Start of Provided data
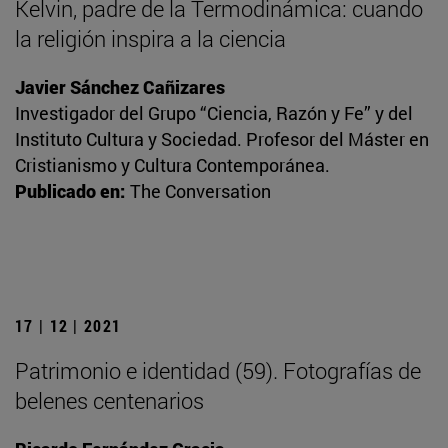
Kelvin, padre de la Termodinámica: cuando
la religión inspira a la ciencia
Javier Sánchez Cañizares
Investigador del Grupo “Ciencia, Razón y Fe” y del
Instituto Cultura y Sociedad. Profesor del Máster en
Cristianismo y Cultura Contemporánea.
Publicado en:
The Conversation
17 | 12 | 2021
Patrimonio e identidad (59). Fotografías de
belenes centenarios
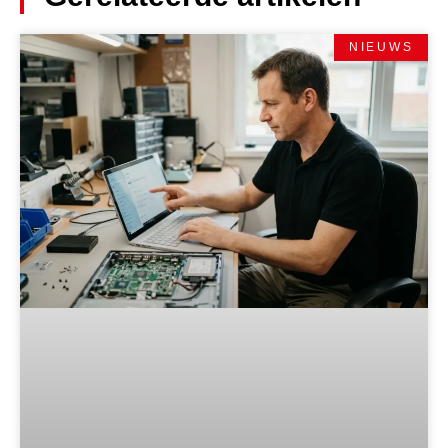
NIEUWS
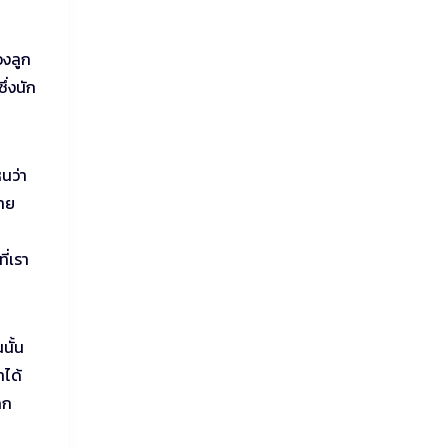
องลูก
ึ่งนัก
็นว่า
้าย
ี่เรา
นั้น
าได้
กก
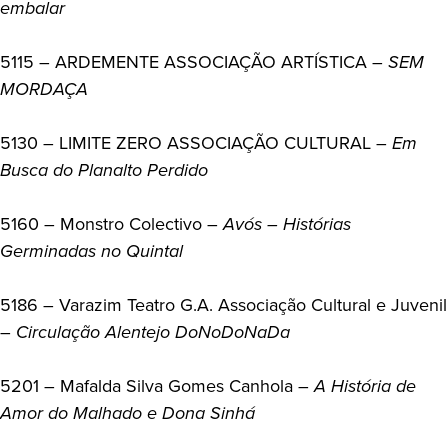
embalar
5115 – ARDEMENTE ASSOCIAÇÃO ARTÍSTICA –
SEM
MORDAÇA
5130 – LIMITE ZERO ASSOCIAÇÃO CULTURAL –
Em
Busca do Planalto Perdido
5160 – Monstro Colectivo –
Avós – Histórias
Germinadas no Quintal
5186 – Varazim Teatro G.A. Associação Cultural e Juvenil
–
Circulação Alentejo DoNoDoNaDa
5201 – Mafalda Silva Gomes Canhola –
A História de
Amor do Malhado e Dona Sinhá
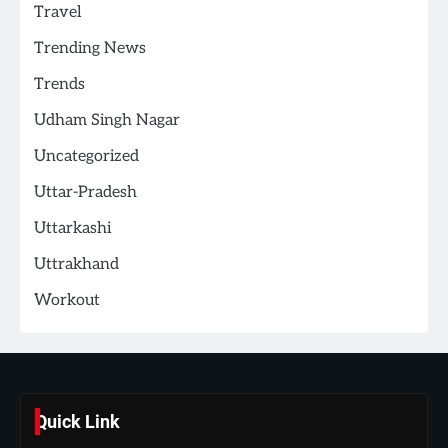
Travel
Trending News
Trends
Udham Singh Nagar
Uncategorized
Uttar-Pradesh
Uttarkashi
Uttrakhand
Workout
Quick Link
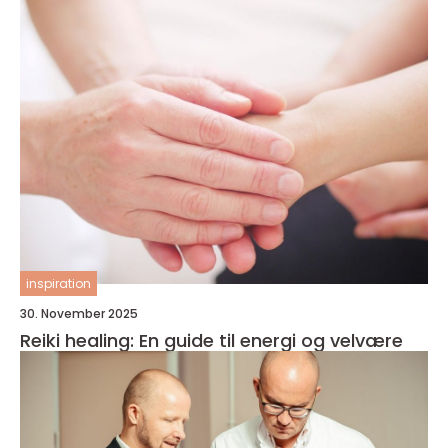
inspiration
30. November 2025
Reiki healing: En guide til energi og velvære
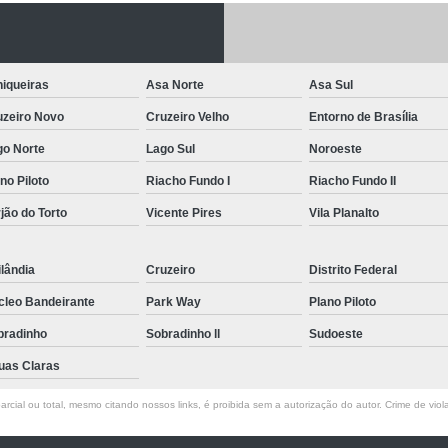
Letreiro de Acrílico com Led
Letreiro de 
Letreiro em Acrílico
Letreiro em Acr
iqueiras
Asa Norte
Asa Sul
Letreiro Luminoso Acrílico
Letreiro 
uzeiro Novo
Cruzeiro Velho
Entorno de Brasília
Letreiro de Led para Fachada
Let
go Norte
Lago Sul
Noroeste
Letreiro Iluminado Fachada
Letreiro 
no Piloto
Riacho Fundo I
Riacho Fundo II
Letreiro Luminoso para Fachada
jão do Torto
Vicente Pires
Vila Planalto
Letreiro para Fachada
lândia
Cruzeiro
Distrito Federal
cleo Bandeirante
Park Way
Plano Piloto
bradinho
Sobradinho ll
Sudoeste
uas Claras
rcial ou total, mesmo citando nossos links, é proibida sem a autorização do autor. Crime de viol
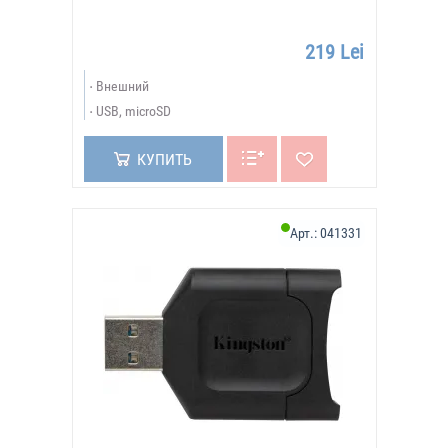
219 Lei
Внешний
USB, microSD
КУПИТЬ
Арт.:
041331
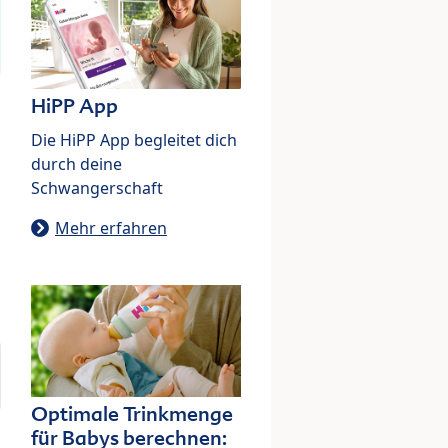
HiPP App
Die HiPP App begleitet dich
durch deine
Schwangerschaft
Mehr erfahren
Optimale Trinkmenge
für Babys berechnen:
End of Provided data
> _Work request_
Once the pictures are removed, write out all of the entries above exactly.

> _Written response_
Kelvin, padre de la Termodinámica: cuando
la religión inspira a la ciencia
Javier Sánchez Cañizares
Investigador del Grupo “Ciencia, Razón y Fe” y del
Instituto Cultura y Sociedad. Profesor del Máster en
Cristianismo y Cultura Contemporánea.
Publicado en:
The Conversation
17 | 12 | 2021
Patrimonio e identidad (59). Fotografías de
belenes centenarios
NIEUWS
องลูก
ึ่งนัก
็นว่า
้าย
ี่เรา
นั้น
าได้
กก
embalar
5115 – ARDEMENTE ASSOCIAÇÃO ARTÍSTICA –
SEM
MORDAÇA
5130 – LIMITE ZERO ASSOCIAÇÃO CULTURAL –
Em
Busca do Planalto Perdido
5160 – Monstro Colectivo –
Avós – Histórias
Germinadas no Quintal
5186 – Varazim Teatro G.A. Associação Cultural e Juvenil
–
Circulação Alentejo DoNoDoNaDa
5201 – Mafalda Silva Gomes Canhola –
A História de
Amor do Malhado e Dona Sinhá
Travel
Trending News
Trends
Udham Singh Nagar
Uncategorized
Uttar-Pradesh
Uttarkashi
Uttrakhand
Workout
Quick Link
inspiration
30. November 2025
Reiki healing: En guide til energi og velvære
Letreiro de Acrílico com Led
Letreiro de 
Letreiro em Acrílico
Letreiro em Acr
iqueiras
Asa Norte
Asa Sul
Letreiro Luminoso Acrílico
Letreiro 
uzeiro Novo
Cruzeiro Velho
Entorno de Brasília
Letreiro de Led para Fachada
Let
go Norte
Lago Sul
Noroeste
Letreiro Iluminado Fachada
Letreiro 
no Piloto
Riacho Fundo I
Riacho Fundo II
Letreiro Luminoso para Fachada
jão do Torto
Vicente Pires
Vila Planalto
Letreiro para Fachada
lândia
Cruzeiro
Distrito Federal
cleo Bandeirante
Park Way
Plano Piloto
bradinho
Sobradinho ll
Sudoeste
uas Claras
rcial ou total, mesmo citando nossos links, é proibida sem a autorização do autor. Crime de viol
219 Lei
Внешний
USB, microSD
КУПИТЬ
Арт.:
041331
HiPP App
Die HiPP App begleitet dich
durch deine
Schwangerschaft
Mehr erfahren
Optimale Trinkmenge
für Babys berechnen:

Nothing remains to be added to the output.